Salah satu (ide) proyek besar di Provinsi Lampung yang menjadi obsesi Gubernur
Sjachroedin ZP selain pembangunan Jembatan Selat Sunda (JSS), perpanjangan landasan
Bandara Raden Intan II dan pembangunan rel kereta api antar kabupaten/kota di
Lampung adalah pembangunan kota baru Lampung (Lampung New City) di Natar. Ide itu
seakan melanjutkan ’dominasi’ gubernur sebagai pembuat setting kebijakan
monumental.
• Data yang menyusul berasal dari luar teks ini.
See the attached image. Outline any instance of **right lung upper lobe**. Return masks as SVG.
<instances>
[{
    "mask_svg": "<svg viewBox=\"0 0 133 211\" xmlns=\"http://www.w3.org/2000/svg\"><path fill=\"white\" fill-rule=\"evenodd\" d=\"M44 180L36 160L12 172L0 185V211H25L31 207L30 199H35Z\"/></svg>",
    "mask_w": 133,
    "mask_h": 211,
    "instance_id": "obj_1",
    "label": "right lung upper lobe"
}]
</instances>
Kita ingat, ide (monumental) membangun Tugu Siger (yang kini menjadi
satu icon Lampung) pada awalnya melahirkan pro-kontra, pun demikian dengan ide
Lampung New City ini, pro-kontra pun hingga kini bisa jadi masih mengikutinya.
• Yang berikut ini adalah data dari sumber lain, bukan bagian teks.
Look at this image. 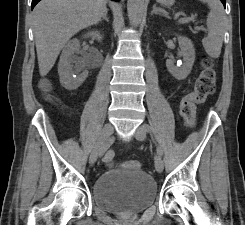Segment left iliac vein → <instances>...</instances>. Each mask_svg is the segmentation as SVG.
I'll list each match as a JSON object with an SVG mask.
<instances>
[{
  "instance_id": "1",
  "label": "left iliac vein",
  "mask_w": 245,
  "mask_h": 225,
  "mask_svg": "<svg viewBox=\"0 0 245 225\" xmlns=\"http://www.w3.org/2000/svg\"><path fill=\"white\" fill-rule=\"evenodd\" d=\"M135 138L138 141H144L146 138V131L142 126H139L134 134ZM155 169L157 172L161 173L164 169V163L163 160L161 159V157L159 155L156 156L155 158Z\"/></svg>"
}]
</instances>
Tahun 2007 lalu, BAPPEDA Provinsi Lampung telah menyusun Masterplan/Rencana Induk
Kota Baru Lampung di Natar. Dalam rencana itu, Lampung New City akan dibangun
dengan konsep eco-city (kota berwawasan lingkungan) yang ditawarkan sebagai model
struktur ruang dan arsitektural kota baru nantinya. Konsep Eco-city yang akan diusung
memang sangat baik dan telah mengakomodir trend pembangunan kota yang
berkelanjutan saat ini. Begitu pula dengan filosofi kebudayaan Lampung yang juga akan
diterjemahkan baik dalam pembangunan struktur ruang maupun pembagian blok–blok
peruntukannya. Secara singkat dapat dikatakan bahwa Lampung New City diharapkan
mampu menjadi kota baru yang lebih berkarakter dibandingkan dengan kota–kota
lainnya di Propinsi Lampung.

Tulisan ini tidak hendak mempersoalkan sisi image/pencitraan kota Lampung New City
itu karena rencana pengembangan kota baru secara umum telah memenuhi kaidah
tersebut, mulai dari pembagian pusat pertumbuhan kota (nodes), pembagian blok
peruntukan (district), pembangunan landmark kawasan (landmark), jaringan jalan dan
pola sirkulasi (path) serta batas–batas pemisah antara blok–blok peruntukkan (edge)
seluruhnya telah tertata rapi. Dalam konteks itu, kami sangat sepakat dengan apa yang
akan dibangun dalam pengembangan kota baru nantinya.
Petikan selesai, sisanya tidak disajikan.